Contino has packed several lifetimes into one, and yet he's still searching. Not for fame or fortune -- he's had his taste of both and knows they're fleeting -- but for enlightenment.
"My quest has never been to be an accordion great, per se," Contino says. "I'd rather be someone who understands me, understands people."
Contino looks years younger than his true age of 74. His tanned, slightly craggy and warm face is topped by a shock of white hair, and he still travels several times a year, performing coast to coast. His ardor for living gives him an ageless glow that no Botox needle could ever replicate. He's soft-spoken, but not timid, his voice strong with conviction.
"As long as I'm in good health, I'd just as soon travel and work," he says. "It keeps you alive, you know?"
More spiritual than religious, Contino has developed a philosophical, even Zen-like outlook on life which he says has kept him grounded through nearly six decades in show business, and through his effort to clear his name of the Army scandal.

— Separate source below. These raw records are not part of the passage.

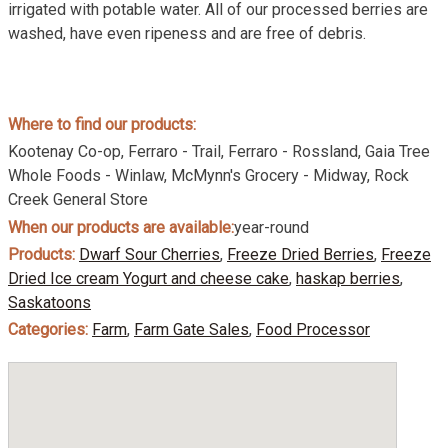
irrigated with potable water. All of our processed berries are
washed, have even ripeness and are free of debris.
Where to find our products:
Kootenay Co-op, Ferraro - Trail, Ferraro - Rossland, Gaia Tree
Whole Foods - Winlaw, McMynn's Grocery - Midway, Rock
Creek General Store
When our products are available:
year-round
Products:
Dwarf Sour Cherries
,
Freeze Dried Berries
,
Freeze
Dried Ice cream Yogurt and cheese cake
,
haskap berries
,
Saskatoons
Categories:
Farm
,
Farm Gate Sales
,
Food Processor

"I was born and raised Catholic, but with all due respect, it left me with a great deal of hunger and unanswered questions," he says over a lunch of soup and salad at Capozzoli's restaurant on Maryland Parkway, speaking often of his quest to understand the human condition.
"The thing that gave me motivation in my youth to take up the accordion was not so much my love for the accordion or for music, but when I was in school, I was an innate nerd" who was afraid to talk to people. "If a pretty girl walked up and said 'Hello,' I'd freak. I wouldn't know what to say, so I'd go home and I'd take up the accordion and ... express my feelings through that.
"I found I really loved people all my life, and I wanted to understand this kinship in greater measure. And so that was my motivation to take up music, because I found that when I could perform, I could still communicate."
As a teenager growing up in Fresno, Calif., Contino was urged by his father, a Sicilian immigrant who owned a butcher shop, to pursue the arts instead of athletics. He did both for a while but eventually took his father's advice.
"He said, as time goes by, you get older, and you'll be old in your 30s (as an athlete). He said, the arts, it's like wine. ... You take care of your mind and body, time works for you. If you don't, like wine, you'll turn to vinegar."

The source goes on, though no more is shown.